§ **WORK ORDER**:
Extract all lines in the data that contain the word "bounding".

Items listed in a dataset

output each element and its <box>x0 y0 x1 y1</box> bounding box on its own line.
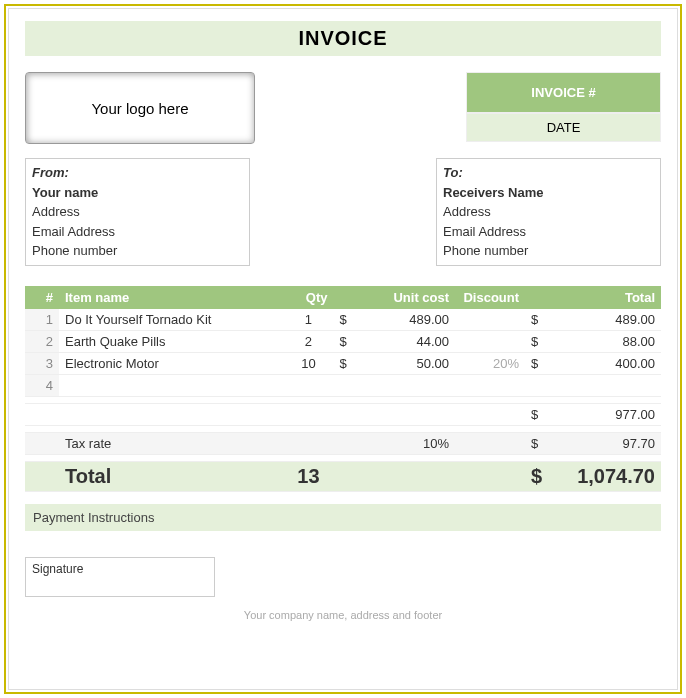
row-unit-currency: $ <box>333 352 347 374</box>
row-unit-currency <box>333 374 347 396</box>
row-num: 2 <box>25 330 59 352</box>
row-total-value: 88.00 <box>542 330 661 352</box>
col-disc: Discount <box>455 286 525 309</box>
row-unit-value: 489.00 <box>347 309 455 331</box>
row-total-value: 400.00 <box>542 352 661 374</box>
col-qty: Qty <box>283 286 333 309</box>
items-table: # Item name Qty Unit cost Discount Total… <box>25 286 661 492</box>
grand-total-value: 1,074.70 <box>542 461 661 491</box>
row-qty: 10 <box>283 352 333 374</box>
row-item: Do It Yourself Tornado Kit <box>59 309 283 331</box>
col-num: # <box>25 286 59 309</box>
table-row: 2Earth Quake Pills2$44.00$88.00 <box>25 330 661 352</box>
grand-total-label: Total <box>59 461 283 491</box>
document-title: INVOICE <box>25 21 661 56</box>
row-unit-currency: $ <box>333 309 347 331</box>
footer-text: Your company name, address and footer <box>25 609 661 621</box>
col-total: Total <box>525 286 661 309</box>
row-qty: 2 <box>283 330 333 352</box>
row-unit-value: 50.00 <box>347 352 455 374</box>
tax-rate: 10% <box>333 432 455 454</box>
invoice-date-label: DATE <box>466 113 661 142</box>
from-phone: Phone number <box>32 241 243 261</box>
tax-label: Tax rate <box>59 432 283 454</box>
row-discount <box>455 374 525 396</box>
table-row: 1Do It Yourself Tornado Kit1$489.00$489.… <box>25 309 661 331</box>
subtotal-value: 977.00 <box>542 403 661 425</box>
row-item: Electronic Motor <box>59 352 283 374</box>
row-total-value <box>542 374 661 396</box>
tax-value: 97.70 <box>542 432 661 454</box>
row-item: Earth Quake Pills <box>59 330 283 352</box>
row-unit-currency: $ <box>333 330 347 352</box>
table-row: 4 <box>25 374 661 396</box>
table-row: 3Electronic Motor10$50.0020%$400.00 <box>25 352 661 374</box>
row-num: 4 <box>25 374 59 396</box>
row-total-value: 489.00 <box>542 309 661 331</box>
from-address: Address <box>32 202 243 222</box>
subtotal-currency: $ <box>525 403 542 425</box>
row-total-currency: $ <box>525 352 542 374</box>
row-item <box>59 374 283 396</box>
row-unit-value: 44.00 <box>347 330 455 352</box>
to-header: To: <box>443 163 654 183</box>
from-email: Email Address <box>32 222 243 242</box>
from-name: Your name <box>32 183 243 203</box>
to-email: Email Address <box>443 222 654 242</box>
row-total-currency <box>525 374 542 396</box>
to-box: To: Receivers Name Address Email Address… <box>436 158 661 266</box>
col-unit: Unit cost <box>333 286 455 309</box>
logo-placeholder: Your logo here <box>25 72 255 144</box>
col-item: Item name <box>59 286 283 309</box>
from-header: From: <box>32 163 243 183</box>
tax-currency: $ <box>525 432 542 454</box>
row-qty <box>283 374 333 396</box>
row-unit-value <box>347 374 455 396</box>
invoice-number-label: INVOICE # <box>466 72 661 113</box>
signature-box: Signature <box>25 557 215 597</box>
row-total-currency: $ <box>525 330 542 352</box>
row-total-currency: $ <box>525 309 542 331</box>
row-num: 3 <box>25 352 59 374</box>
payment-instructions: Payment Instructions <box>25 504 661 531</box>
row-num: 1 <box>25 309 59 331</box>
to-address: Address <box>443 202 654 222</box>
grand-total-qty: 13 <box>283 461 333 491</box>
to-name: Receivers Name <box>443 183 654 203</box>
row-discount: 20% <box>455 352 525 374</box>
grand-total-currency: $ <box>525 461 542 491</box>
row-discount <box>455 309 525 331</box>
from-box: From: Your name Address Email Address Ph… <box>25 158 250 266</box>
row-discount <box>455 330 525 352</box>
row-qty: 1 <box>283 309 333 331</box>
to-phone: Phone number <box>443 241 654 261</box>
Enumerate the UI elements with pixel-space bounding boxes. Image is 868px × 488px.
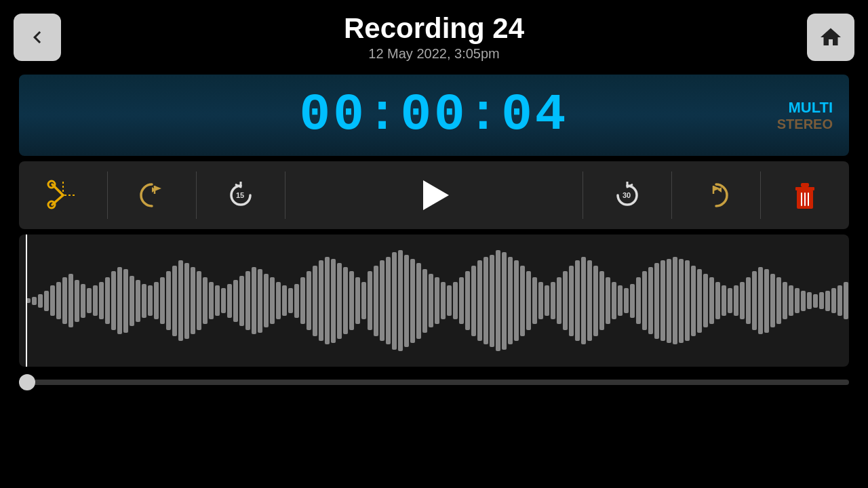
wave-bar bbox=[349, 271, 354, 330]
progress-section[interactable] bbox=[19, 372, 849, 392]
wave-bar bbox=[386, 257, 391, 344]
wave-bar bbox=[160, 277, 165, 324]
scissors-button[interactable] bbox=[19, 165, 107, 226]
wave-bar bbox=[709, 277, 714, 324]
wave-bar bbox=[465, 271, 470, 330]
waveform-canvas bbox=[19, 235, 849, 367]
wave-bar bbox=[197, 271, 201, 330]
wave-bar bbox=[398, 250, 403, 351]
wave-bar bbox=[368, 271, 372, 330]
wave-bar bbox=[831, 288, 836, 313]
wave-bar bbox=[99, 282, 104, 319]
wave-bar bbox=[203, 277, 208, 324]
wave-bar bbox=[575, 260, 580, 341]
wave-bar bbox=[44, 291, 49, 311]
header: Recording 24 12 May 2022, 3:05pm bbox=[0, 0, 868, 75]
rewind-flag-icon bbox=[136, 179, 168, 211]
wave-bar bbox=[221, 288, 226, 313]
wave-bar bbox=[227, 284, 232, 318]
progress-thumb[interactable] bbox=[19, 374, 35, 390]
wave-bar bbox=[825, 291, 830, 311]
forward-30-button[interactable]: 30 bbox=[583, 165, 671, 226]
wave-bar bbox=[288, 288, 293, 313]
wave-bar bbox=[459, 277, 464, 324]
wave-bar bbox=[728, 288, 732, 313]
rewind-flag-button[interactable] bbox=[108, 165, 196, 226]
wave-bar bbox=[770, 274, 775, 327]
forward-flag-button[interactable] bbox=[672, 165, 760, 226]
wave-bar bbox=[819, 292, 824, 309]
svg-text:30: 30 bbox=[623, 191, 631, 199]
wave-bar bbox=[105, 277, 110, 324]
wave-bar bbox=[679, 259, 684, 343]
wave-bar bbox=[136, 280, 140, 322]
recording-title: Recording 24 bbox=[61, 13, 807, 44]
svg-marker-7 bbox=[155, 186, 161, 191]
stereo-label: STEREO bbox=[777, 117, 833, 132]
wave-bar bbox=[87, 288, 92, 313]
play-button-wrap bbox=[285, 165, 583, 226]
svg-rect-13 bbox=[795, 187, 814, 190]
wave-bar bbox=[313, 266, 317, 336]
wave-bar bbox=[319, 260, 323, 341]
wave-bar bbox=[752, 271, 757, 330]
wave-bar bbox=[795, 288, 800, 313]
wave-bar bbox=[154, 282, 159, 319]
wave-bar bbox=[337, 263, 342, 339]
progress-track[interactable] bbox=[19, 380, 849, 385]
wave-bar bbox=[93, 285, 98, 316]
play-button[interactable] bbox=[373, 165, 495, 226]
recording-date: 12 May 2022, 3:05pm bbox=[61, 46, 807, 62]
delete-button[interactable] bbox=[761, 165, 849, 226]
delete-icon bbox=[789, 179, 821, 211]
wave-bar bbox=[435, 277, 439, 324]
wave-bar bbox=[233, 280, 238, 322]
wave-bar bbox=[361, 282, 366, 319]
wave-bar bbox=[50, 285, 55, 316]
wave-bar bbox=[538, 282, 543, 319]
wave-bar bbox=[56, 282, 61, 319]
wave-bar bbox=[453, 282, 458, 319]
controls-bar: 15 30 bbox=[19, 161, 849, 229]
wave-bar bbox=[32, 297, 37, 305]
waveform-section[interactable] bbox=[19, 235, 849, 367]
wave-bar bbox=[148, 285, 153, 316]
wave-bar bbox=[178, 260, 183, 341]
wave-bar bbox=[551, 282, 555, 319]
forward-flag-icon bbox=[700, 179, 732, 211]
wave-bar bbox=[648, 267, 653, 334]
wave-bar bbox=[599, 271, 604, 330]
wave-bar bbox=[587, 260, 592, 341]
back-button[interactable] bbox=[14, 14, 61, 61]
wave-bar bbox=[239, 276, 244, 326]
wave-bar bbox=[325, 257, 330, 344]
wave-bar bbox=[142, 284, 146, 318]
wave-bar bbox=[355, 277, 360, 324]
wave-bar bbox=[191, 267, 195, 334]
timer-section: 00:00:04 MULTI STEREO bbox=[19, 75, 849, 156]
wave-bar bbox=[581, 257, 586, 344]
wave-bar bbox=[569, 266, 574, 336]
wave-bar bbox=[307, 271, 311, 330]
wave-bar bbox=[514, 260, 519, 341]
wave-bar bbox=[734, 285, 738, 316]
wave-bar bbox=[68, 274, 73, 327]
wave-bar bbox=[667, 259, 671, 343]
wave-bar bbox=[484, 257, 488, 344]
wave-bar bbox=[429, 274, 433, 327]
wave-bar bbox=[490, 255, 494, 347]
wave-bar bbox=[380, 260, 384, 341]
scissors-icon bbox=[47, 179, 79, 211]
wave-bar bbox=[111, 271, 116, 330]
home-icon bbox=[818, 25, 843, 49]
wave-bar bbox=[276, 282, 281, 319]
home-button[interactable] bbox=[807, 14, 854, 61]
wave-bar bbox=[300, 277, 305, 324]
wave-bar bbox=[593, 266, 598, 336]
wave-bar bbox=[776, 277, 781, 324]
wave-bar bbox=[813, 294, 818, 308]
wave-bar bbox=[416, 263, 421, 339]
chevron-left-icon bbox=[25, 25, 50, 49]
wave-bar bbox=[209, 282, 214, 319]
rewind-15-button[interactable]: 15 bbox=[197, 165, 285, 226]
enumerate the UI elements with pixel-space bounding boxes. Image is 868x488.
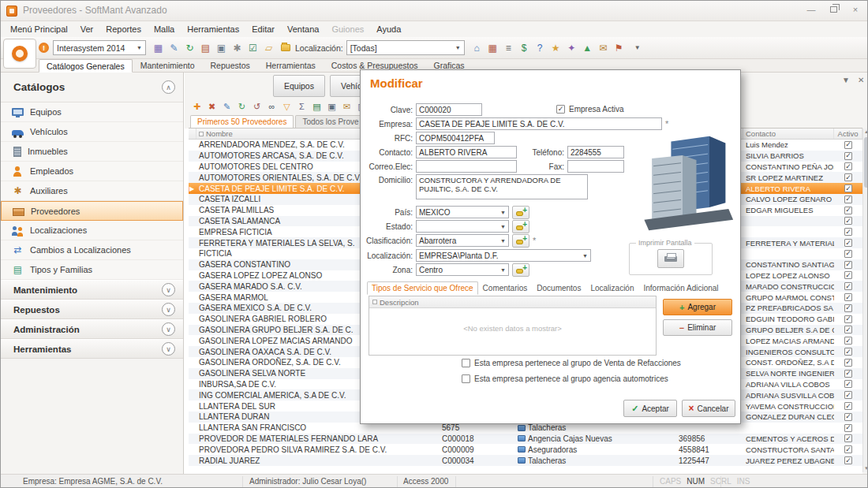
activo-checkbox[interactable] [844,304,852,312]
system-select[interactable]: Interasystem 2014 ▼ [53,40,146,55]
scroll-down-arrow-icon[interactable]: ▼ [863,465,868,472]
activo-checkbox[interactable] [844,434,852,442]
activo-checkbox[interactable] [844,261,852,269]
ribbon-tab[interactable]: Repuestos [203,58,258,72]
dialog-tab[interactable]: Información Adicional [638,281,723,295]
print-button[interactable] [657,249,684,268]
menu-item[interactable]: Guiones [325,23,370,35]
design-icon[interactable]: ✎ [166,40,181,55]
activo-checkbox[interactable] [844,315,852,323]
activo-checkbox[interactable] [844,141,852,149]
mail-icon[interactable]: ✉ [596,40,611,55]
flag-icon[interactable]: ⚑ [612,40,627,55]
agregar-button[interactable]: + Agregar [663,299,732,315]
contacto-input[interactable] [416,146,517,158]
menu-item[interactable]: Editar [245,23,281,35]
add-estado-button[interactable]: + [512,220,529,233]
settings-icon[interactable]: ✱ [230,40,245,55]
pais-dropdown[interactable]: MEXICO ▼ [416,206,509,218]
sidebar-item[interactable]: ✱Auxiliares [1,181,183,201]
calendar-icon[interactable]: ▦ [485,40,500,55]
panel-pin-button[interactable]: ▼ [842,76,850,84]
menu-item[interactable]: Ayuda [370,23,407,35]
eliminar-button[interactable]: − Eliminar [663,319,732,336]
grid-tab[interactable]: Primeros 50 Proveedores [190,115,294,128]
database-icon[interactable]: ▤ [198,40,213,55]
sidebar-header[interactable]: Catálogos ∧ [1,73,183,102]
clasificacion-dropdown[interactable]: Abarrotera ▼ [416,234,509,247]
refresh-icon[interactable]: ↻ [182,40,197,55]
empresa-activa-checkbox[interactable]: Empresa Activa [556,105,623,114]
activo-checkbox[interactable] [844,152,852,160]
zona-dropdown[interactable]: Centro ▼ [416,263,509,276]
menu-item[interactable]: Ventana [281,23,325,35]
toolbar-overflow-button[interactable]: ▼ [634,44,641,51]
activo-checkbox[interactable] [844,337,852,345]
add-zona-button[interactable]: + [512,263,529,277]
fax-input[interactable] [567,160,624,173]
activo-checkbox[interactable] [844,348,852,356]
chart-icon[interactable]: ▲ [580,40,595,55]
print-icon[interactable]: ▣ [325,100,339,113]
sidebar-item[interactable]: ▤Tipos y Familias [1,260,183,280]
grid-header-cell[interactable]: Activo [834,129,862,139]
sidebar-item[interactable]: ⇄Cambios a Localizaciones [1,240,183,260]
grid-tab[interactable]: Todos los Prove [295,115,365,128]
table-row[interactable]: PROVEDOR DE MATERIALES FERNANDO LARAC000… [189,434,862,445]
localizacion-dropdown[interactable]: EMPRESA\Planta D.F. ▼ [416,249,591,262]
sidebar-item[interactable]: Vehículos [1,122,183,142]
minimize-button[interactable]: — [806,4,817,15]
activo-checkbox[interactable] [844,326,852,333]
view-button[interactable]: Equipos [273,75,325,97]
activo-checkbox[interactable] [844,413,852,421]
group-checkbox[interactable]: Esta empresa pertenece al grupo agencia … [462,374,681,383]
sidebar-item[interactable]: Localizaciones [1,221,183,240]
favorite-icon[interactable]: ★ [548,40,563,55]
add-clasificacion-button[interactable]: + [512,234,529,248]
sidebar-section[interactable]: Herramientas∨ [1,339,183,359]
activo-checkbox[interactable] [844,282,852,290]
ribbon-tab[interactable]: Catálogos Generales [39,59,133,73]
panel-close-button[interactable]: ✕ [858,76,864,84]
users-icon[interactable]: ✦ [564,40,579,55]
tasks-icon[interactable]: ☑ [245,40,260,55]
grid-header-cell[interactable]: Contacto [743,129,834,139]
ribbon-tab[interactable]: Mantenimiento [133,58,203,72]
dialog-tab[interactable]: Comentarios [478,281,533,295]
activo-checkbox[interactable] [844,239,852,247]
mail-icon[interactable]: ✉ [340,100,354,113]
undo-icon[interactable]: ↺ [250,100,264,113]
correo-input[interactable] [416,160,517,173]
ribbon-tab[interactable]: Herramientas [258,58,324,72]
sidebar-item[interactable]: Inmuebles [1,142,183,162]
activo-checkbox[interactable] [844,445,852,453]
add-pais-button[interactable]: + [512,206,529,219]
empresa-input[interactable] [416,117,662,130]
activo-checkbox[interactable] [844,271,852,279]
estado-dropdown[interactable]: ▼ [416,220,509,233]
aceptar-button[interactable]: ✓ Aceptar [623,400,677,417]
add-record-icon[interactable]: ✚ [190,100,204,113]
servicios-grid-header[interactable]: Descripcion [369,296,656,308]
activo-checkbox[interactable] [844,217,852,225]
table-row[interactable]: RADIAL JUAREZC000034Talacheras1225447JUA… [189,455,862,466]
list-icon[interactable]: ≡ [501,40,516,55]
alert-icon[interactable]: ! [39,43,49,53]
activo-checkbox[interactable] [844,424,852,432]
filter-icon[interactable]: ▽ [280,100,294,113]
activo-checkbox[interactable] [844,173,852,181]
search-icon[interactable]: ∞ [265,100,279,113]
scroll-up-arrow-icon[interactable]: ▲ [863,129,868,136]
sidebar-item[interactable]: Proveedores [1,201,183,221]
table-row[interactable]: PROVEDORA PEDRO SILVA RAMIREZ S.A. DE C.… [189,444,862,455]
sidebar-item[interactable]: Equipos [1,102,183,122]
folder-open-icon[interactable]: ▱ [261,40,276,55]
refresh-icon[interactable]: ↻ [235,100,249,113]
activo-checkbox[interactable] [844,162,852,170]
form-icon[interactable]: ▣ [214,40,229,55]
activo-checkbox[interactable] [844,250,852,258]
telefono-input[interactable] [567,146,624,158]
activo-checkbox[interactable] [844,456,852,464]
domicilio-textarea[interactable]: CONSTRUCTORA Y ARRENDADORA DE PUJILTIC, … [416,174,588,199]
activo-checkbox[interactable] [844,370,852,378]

§ **EXPECTED ANSWER**:
output each element and its <box>x0 y0 x1 y1</box> bounding box on its own line.
Enumerate the UI elements with pixel-space bounding boxes. Image is 868px × 488px.
enumerate the UI elements with pixel-space bounding boxes. Image is 868x488.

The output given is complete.